Blah - the patch below does this all (untested). Just look how much more readable
it all became!
In fact I believe we should try another patch on top of this and massively
simplify the whole EBDA mess:
- Find a suitable address for the SMP trampoline and remember it for the
SMP boot code.
- Reserve *ALL* of the first 2MB of RAM.
- (are there any other pieces of kernel code that require memory below 1MB/2MB?)
The thing is, x86 CPUs are already treating the first 1MB of RAM in a special way:
for example 2MB TLBs get split up into 4K TLBs regardless of what the pagetable or
the MTRRs say. So it's a substandard piece of RAM already that we want to skip for
performance reasons.
Furthermore we had various problems in the past where firmware corrupted the first
1MB of RAM.
So could we please just get rid of this class of problems and reserve it all?

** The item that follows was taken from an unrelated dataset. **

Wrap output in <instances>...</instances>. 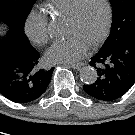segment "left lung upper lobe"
<instances>
[{"label": "left lung upper lobe", "instance_id": "5c2ea615", "mask_svg": "<svg viewBox=\"0 0 135 135\" xmlns=\"http://www.w3.org/2000/svg\"><path fill=\"white\" fill-rule=\"evenodd\" d=\"M113 9L111 32L102 48L135 34V0H109Z\"/></svg>", "mask_w": 135, "mask_h": 135}]
</instances>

The only thing we need from there is a suitable place for the SMP trampoline. We
should try to allocate that somewhere in the middle of the (suspected...)
available RAM range based on BIOS_RAM_SIZE_KB_PTR (no EBDA quirking at this
point), where the probability of firmware interference is the lowest.
If the EBDA pointer happens to point to the exact same location we should bump the
trampoline address down so that it's below the EBDA. (and should generate a
low-key KERN_INFO printk that we've done so.)
This strategy should solve your boot problem too I believe.